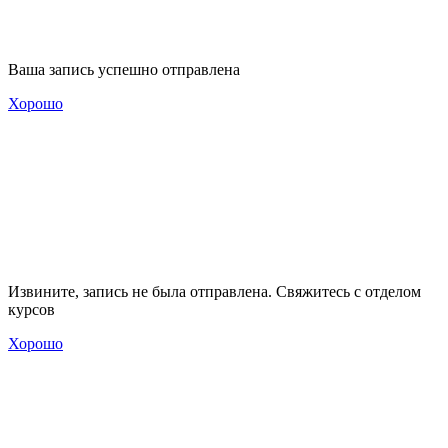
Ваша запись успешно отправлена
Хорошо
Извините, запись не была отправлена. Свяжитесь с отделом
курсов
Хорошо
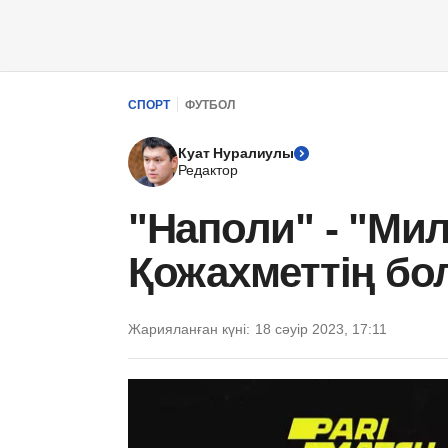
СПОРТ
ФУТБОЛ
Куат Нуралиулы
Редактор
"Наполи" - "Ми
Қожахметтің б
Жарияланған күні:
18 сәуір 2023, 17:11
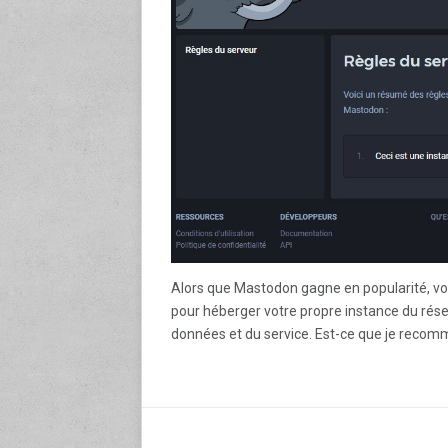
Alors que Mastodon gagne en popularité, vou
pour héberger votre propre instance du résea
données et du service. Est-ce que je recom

········

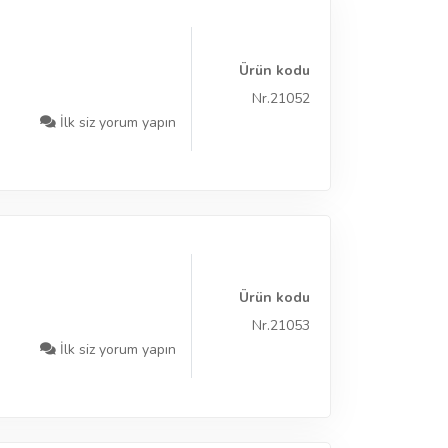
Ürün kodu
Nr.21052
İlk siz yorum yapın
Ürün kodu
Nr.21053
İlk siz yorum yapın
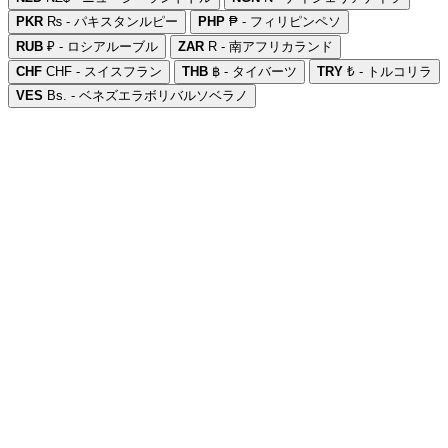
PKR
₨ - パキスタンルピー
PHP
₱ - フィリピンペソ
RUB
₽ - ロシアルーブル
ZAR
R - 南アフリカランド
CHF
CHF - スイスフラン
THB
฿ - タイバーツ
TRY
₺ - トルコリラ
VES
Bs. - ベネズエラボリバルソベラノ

········

▶ _How to complete this task_
In the material above, the stretch from the line with "Ваша запись успешно отправлена" through the line with "données et du service. Est-ce que je recom" is to be given again exactly, minus the pictures.

▶ _Answer for this exercise_
Ваша запись успешно отправлена
Хорошо
Извините, запись не была отправлена. Свяжитесь с отделом
курсов
Хорошо
СПОРТ
ФУТБОЛ
Куат Нуралиулы
Редактор
"Наполи" - "Ми
Қожахметтің б
Жарияланған күні:
18 сәуір 2023, 17:11
Alors que Mastodon gagne en popularité, vou
pour héberger votre propre instance du résea
données et du service. Est-ce que je recom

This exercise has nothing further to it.